Mit einem lauten Knall wurde am Dienstagmorgen eine Gasleitung auf der Halbinsel Sinai in Flammen gesetzt. Eine Person wurde verletzt. Die genauen Hintergründe des Anschlages sind noch unklar.

Video: APTNVideo

Auf eine Gas-Pipeline von Ägypten nach Israel ist erneut ein Anschlag verübt worden. Bei der Explosion im Norden der Sinai-Halbinsel in der Nacht zum Dienstag ist nach Spitalangaben ein Mensch verletzt worden.

Es handelt sich um den sechsten Anschlag auf die Pipeline seit dem Rücktritt von Präsident Hosni Mubarak im Februar. Augenzeugen berichteten, drei bewaffnete Männer hätten von einem Lieferwagen aus Schüsse auf die Pipeline abgefeuert.

Der Anschlag ereignete sich in der Nähe der ägyptischen Stadt Al Arisch. In der Umgebung fingen auch Hütten und Olivenhaine Feuer. Der Feuerwehr gelang es, den Brand unter Kontrolle bringen, nachdem die Gaszufuhr gestoppt wurde.

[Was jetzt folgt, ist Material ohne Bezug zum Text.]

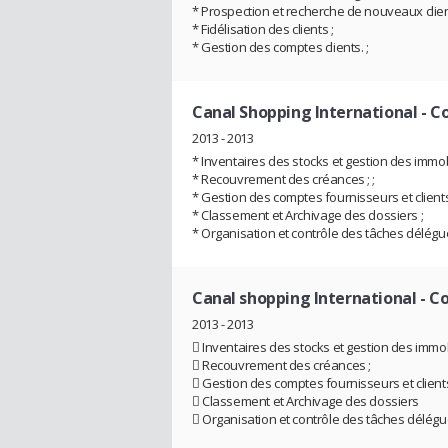
* Prospection et recherche de nouveaux client
* Fidélisation des clients ;
* Gestion des comptes clients. ;
Canal Shopping International
- C
2013 - 2013
* Inventaires des stocks et gestion des immo
* Recouvrement des créances ; ;
* Gestion des comptes fournisseurs et clients 
* Classement et Archivage des dossiers ;
* Organisation et contrôle des tâches délégué
Canal shopping International
- C
2013 - 2013
 Inventaires des stocks et gestion des immo
 Recouvrement des créances ;
 Gestion des comptes fournisseurs et clients
 Classement et Archivage des dossiers
 Organisation et contrôle des tâches délégu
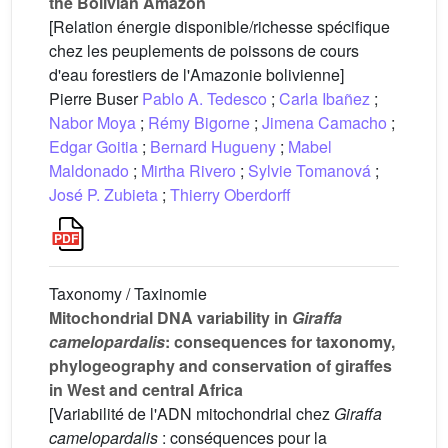
the Bolivian Amazon
[Relation énergie disponible/richesse spécifique
chez les peuplements de poissons de cours
d'eau forestiers de l'Amazonie bolivienne]
Pierre Buser
Pablo A. Tedesco
;
Carla Ibañez
;
Nabor Moya
;
Rémy Bigorne
;
Jimena Camacho
;
Edgar Goitia
;
Bernard Hugueny
;
Mabel
Maldonado
;
Mirtha Rivero
;
Sylvie Tomanová
;
José P. Zubieta
;
Thierry Oberdorff
Taxonomy / Taxinomie
Mitochondrial DNA variability in
Giraffa
camelopardalis
: consequences for taxonomy,
phylogeography and conservation of giraffes
in West and central Africa
[Variabilité de l'ADN mitochondrial chez
Giraffa
camelopardalis
: conséquences pour la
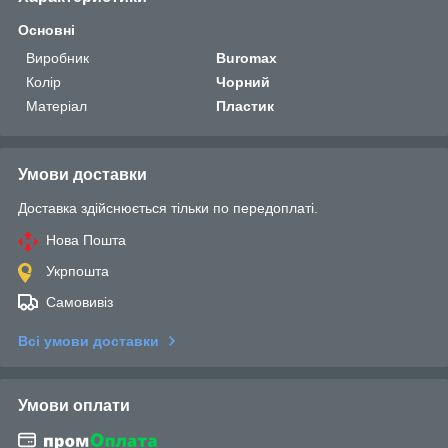
Основні
Виробник
Buromax
Колір
Чорний
Матеріал
Пластик
Умови доставки
Доставка здійснюється тільки по передоплаті.
Нова Пошта
Укрпошта
Самовивіз
Всі умови доставки
Умови оплати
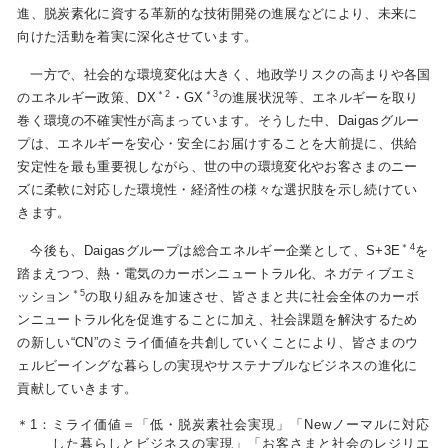
進、脱炭素化に資する革新的な技術開発の進展などにより、未来に
向けた活動を着実に深化させています。
お問い合わせ
English
一方で、社会的な環境変化は大きく、地政学リスクの高まりや各国
＊2
＊3
のエネルギー政策、DX
・GX
の進展状況等、エネルギーを取り
巻く環境の不確実性が高まっています。そうした中、Daigasグルー
プは、エネルギーを安心・安全にお届けすることを大前提に、供給
安定性を最も重要視しながら、世の中の環境変化やお客さまのニー
ズに柔軟に対応した環境性・経済性の様々な選択肢を示し続けてい
きます。
＊4
今後も、Daigasグループは総合エネルギー企業として、S+3E
を
踏まえつつ、熱・電気のカーボンニュートラル化、ネガティブエミ
＊5
ッション
の取り組みを加速させ、皆さまと共に社会全体のカーボ
ンニュートラル化を促進することに加え、社会課題を解決するため
の新しい“CN”のミライ価値を共創していくことにより、皆さまのウ
ェルビーイングな暮らしの実現やサステナブルなビジネスの進化に
貢献していきます。
＊1：
ミライ価値＝「低・脱炭素社会実現」「Newノーマルに対応
した暮らしとビジネスの実現」「お客さまと社会のレジリエ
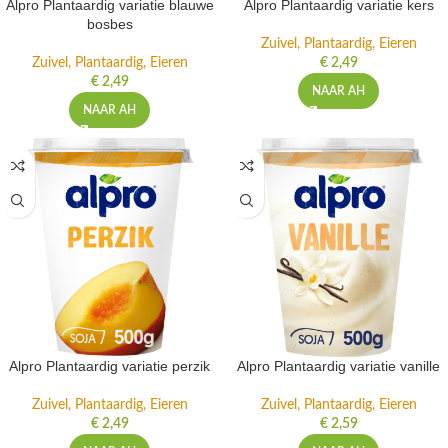
Alpro Plantaardig variatie blauwe
Alpro Plantaardig variatie kers
bosbes
Zuivel, Plantaardig, Eieren
Zuivel, Plantaardig, Eieren
€
2,49
€
2,49
NAAR AH
NAAR AH
Alpro Plantaardig variatie perzik
Alpro Plantaardig variatie vanille
Zuivel, Plantaardig, Eieren
Zuivel, Plantaardig, Eieren
€
2,49
€
2,59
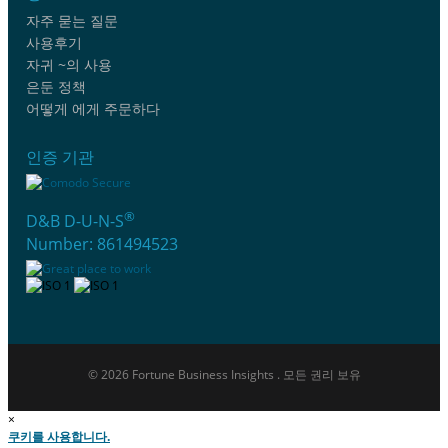
자주 묻는 질문
사용후기
자귀 ~의 사용
은둔 정책
어떻게 에게 주문하다
인증 기관
®
D&B D-U-N-S
Number: 861494523
© 2026 Fortune Business Insights . 모든 권리 보유
×
쿠키를 사용합니다.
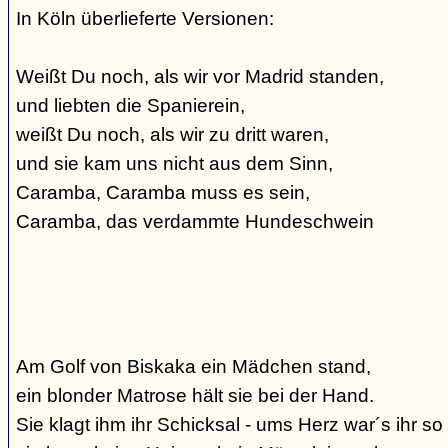
In Köln überlieferte Versionen:
Weißt Du noch, als wir vor Madrid standen,
und liebten die Spanierein,
weißt Du noch, als wir zu dritt waren,
und sie kam uns nicht aus dem Sinn,
Caramba, Caramba muss es sein,
Caramba, das verdammte Hundeschwein
Am Golf von Biskaka ein Mädchen stand,
ein blonder Matrose hält sie bei der Hand.
Sie klagt ihm ihr Schicksal - ums Herz war´s ihr so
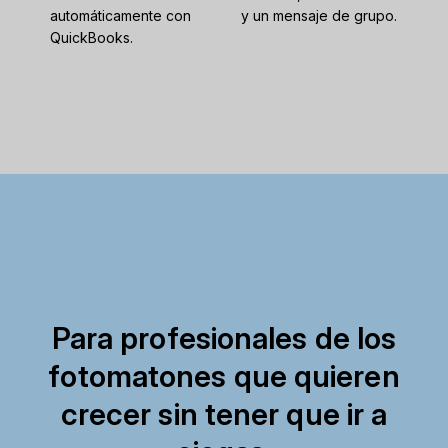
automáticamente con
y un mensaje de grupo.
QuickBooks.
Para profesionales de los
fotomatones que quieren
crecer sin tener que ir a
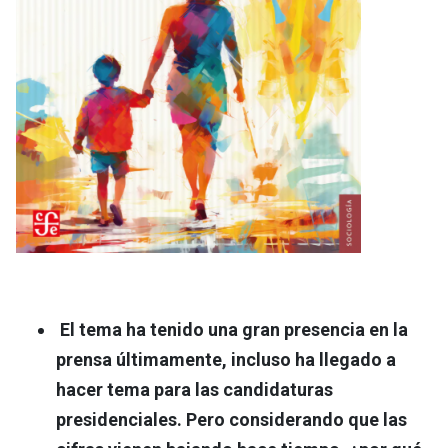
El tema ha tenido una gran presencia en la
prensa últimamente, incluso ha llegado a
hacer tema para las candidaturas
presidenciales. Pero considerando que las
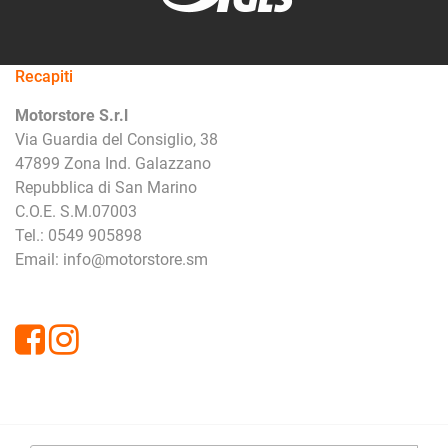
Recapiti
Motorstore S.r.l
Via Guardia del Consiglio, 38
47899 Zona Ind. Galazzano
Repubblica di San Marino
C.O.E. S.M.07003
Tel.: 0549 905898
Email: info@motorstore.sm
Facebook
Instagram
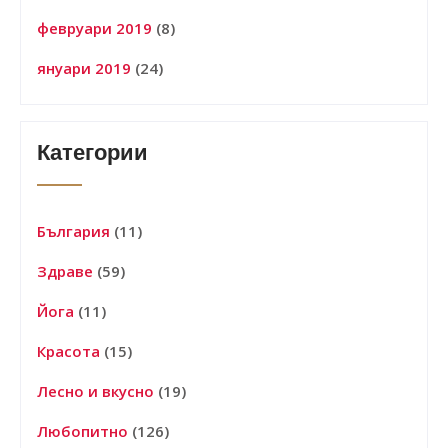
февруари 2019
(8)
януари 2019
(24)
Категории
България
(11)
Здраве
(59)
Йога
(11)
Красота
(15)
Лесно и вкусно
(19)
Любопитно
(126)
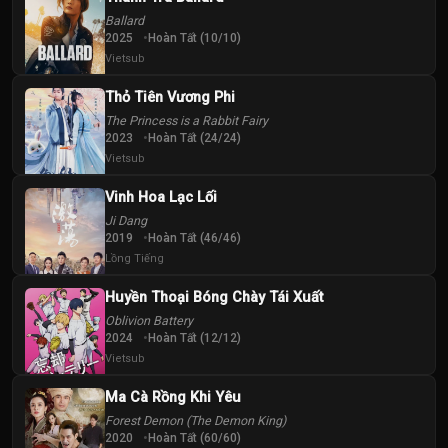
Ballard
2025
Hoàn Tất (10/10)
Vietsub
Thỏ Tiên Vương Phi
The Princess is a Rabbit Fairy
2023
Hoàn Tất (24/24)
Vietsub
Vinh Hoa Lạc Lối
Ji Dang
2019
Hoàn Tất (46/46)
Lồng Tiếng
Huyền Thoại Bóng Chày Tái Xuất
Oblivion Battery
2024
Hoàn Tất (12/12)
Vietsub
Ma Cà Rồng Khi Yêu
Forest Demon (The Demon King)
2020
Hoàn Tất (60/60)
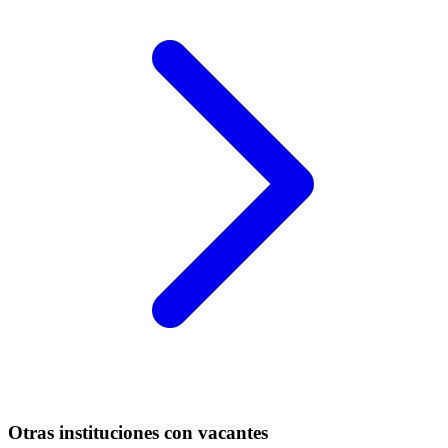
Otras instituciones con vacantes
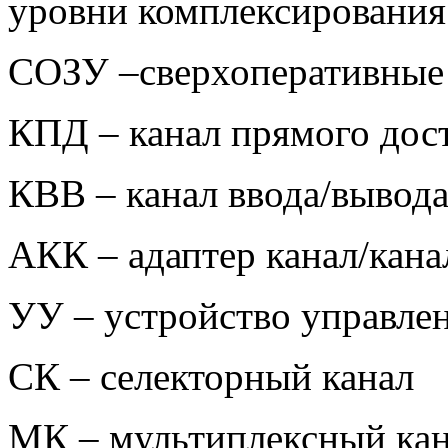
уровни комплексирования
СОЗУ –сверхоперативные
КПД – канал прямого дос
КВВ – канал ввода/вывод
АКК – адаптер канал/кана
УУ – устройство управле
СК – селекторный канал
МК – мультиплексный ка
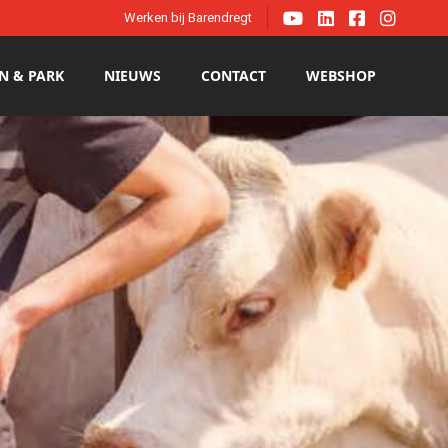




Werken bij Barendregt
N & PARK
NIEUWS
CONTACT
WEBSHOP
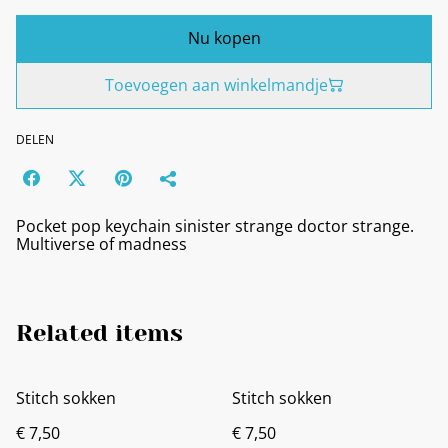
Nu kopen
Toevoegen aan winkelmandje
DELEN
Pocket pop keychain sinister strange doctor strange.
Multiverse of madness
Related items
Stitch sokken
Stitch sokken
€ 7,50
€ 7,50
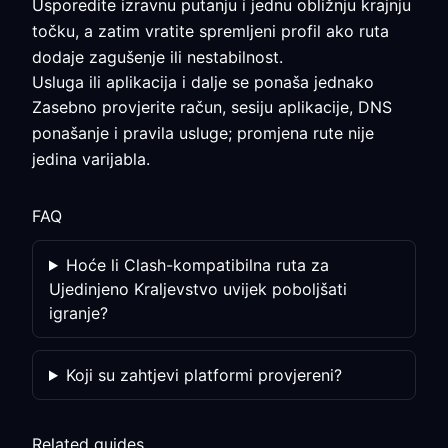
Usporedite izravnu putanju i jednu obližnju krajnju
točku, a zatim vratite spremljeni profil ako ruta
dodaje zagušenje ili nestabilnost.
Usluga ili aplikacija i dalje se ponaša jednako
Zasebno provjerite račun, sesiju aplikacije, DNS
ponašanje i pravila usluge; promjena rute nije
jedina varijabla.
FAQ
Hoće li Clash-kompatibilna ruta za
Ujedinjeno Kraljevstvo uvijek poboljšati
igranje?
Koji su zahtjevi platformi provjereni?
Related guides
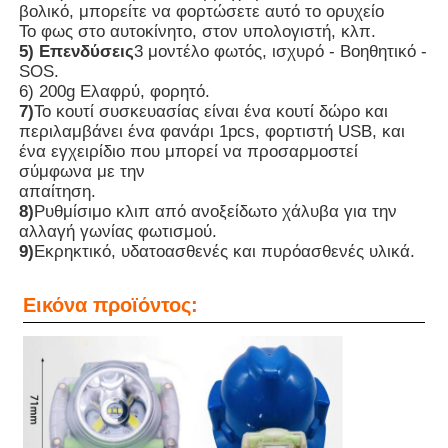
βολικό, μπορείτε να φορτώσετε αυτό το ορυχείο
Το φως στο αυτοκίνητο, στον υπολογιστή, κλπ.
5) Επενδύσεις
3 μοντέλο φωτός, ισχυρό - Βοηθητικό -
Επαναφορτιζόμενα λαμπτήρες καπάκις εξορυκτικών
SOS.
6) 200g Ελαφρύ, φορητό.
7)
Το κουτί συσκευασίας είναι ένα κουτί δώρο και
υπόγεια λαμπτήρα καλώδιο χωρίς καπάκι
περιλαμβάνει ένα φανάρι 1pcs, φορτιστή USB, και
ένα εγχειρίδιο που μπορεί να προσαρμοστεί
σύμφωνα με την
Φώτα εξόρυξης άνθρακα
απαίτηση.
8)
Ρυθμίσιμο κλιπ από ανοξείδωτο χάλυβα για την
αλλαγή γωνίας φωτισμού.
Φώτα κεφαλής ανθρακωρύχων
9)
Εκρηκτικό, υδατοασθενές και πυρόασθενές υλικά.
Εικόνα προϊόντος:
Αεροπορικά φώτα
Φωτοβολταϊκό ασφαλή από έκρηξη
Βιομηχανικό φως LED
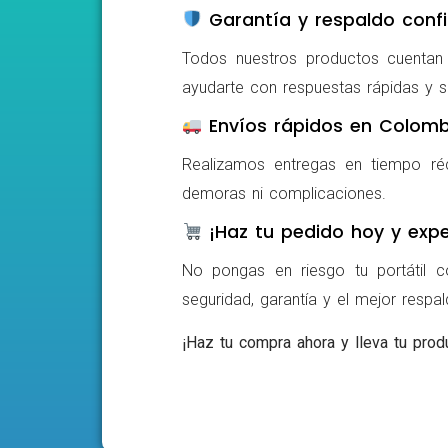
Garantía y respaldo confi
Todos nuestros productos cuentan c
ayudarte con respuestas rápidas y s
Envíos rápidos en Colomb
Realizamos entregas en tiempo ré
demoras ni complicaciones.
¡Haz tu pedido hoy y expe
No pongas en riesgo tu portátil c
seguridad, garantía y el mejor respa
¡Haz tu compra ahora y lleva tu produ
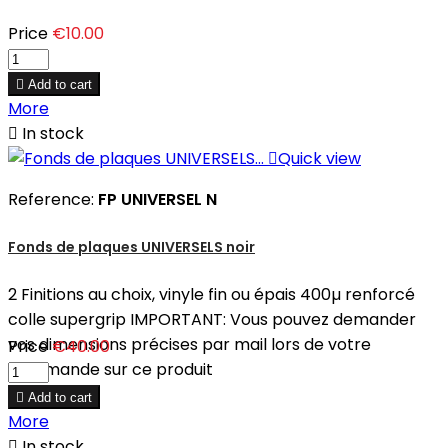
Price
€10.00

Add to cart
More

In stock

Quick view
Reference:
FP UNIVERSEL N
Fonds de plaques UNIVERSELS noir
2 Finitions au choix, vinyle fin ou épais 400µ renforcé
colle supergrip IMPORTANT: Vous pouvez demander
vos dimensions précises par mail lors de votre
Price
€40.00
commande sur ce produit

Add to cart
More

In stock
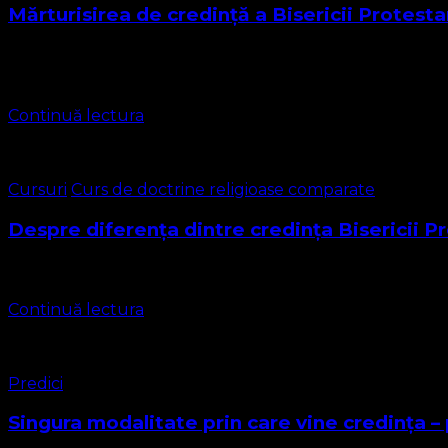
Mărturisirea de credință a Bisericii Prote
Mărturia Noastră de Credință I. Dumnezeu: Trinitatea și Atr
dragoste (Ioan 4:24). Acest unic Dumnezeu …
Continuă lectura
Cursuri
Curs de doctrine religioase comparate
Despre diferența dintre credința Bisericii 
De la început trebuie specificat că această lecție de curs n
Continuă lectura
Predici
Singura modalitate prin care vine credința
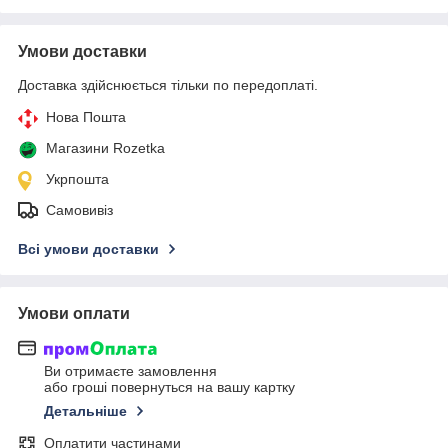
Умови доставки
Доставка здійснюється тільки по передоплаті.
Нова Пошта
Магазини Rozetka
Укрпошта
Самовивіз
Всі умови доставки
Умови оплати
Ви отримаєте замовлення
або гроші повернуться на вашу картку
Детальніше
Оплатити частинами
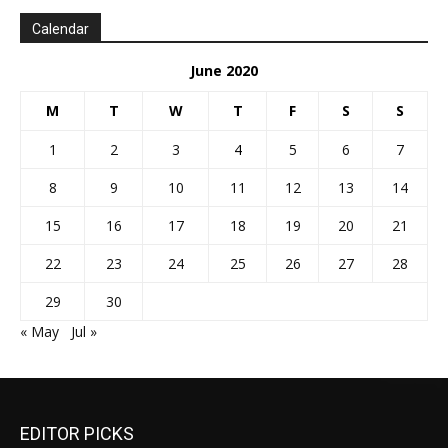
Calendar
June 2020
M
T
W
T
F
S
S
1
2
3
4
5
6
7
8
9
10
11
12
13
14
15
16
17
18
19
20
21
22
23
24
25
26
27
28
29
30
« May
Jul »
EDITOR PICKS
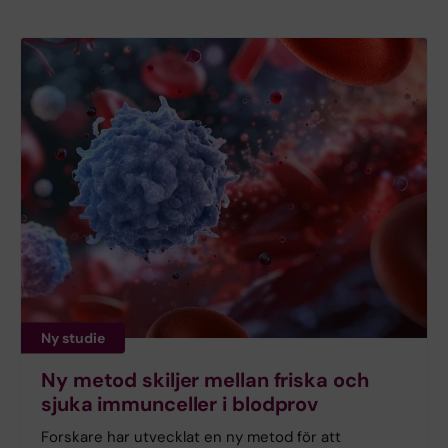
Ny studie
Ny metod skiljer mellan friska och
sjuka immunceller i blodprov
Forskare har utvecklat en ny metod för att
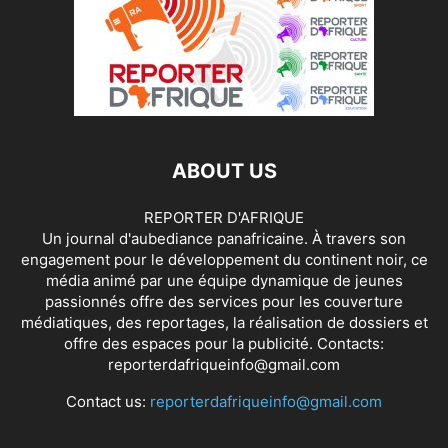
ABOUT US
REPORTER D'AFRIQUE
Un journal d'aubediance panafricaine. À travers son
engagement pour le développement du continent noir, ce
média animé par une équipe dynamique de jeunes
passionnés offre des services pour les couverture
médiatiques, des reportages, la réalisation de dossiers et
offre des espaces pour la publicité. Contacts:
reporterdafriqueinfo@gmail.com
Contact us:
reporterdafriqueinfo@gmail.com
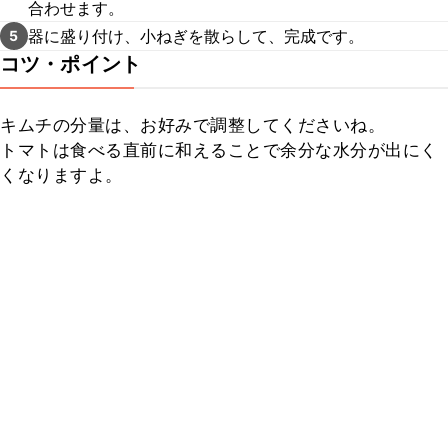
合わせます。
器に盛り付け、小ねぎを散らして、完成です。
5
コツ・ポイント
キムチの分量は、お好みで調整してくださいね。

トマトは食べる直前に和えることで余分な水分が出にく
くなりますよ。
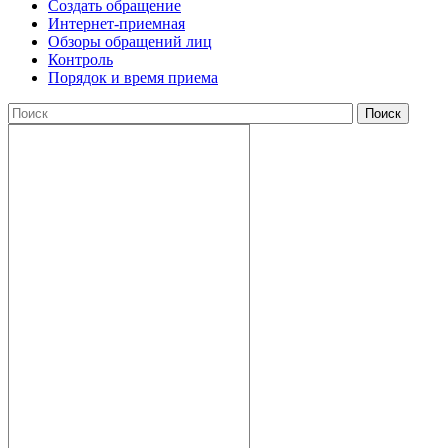
Создать обращение
Интернет-приемная
Обзоры обращений лиц
Контроль
Порядок и время приема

Auf die Anlage waren seit Februar sechs Anschläge verübt worden, weitere Anschlagsversuche schlugen fehl. Mitte August waren vier Männer beim Versuch festgenommen worden, ein Gas-Terminal nahe Al Arisch zu sprengen. Ägypten hatte erhöhte daraufhin die Militär- und Polizeipräsenz in der Region.

Die Pipeline versorgt neben Israel auch Jordanien mit Gas. Islamisten hatten unmittelbar nach dem Sturz von Mubarak Front gegen die von Mubarak forcierten Wirtschaftsbeziehungen zu Israel gemacht und die Leitung mehrfach angegriffen.

Der Unmut vieler Ägypter richtet sich auch gegen die langfristig vereinbarten Gaspreise, die als zu niedrig erachtet werden. Die Militärregierung versucht derzeit gegenüber Israel und Jordanien, höhere Preise durchzusetzen. Israel bezieht 40 Prozent seiner Gaslieferungen aus Ägypten. (sda)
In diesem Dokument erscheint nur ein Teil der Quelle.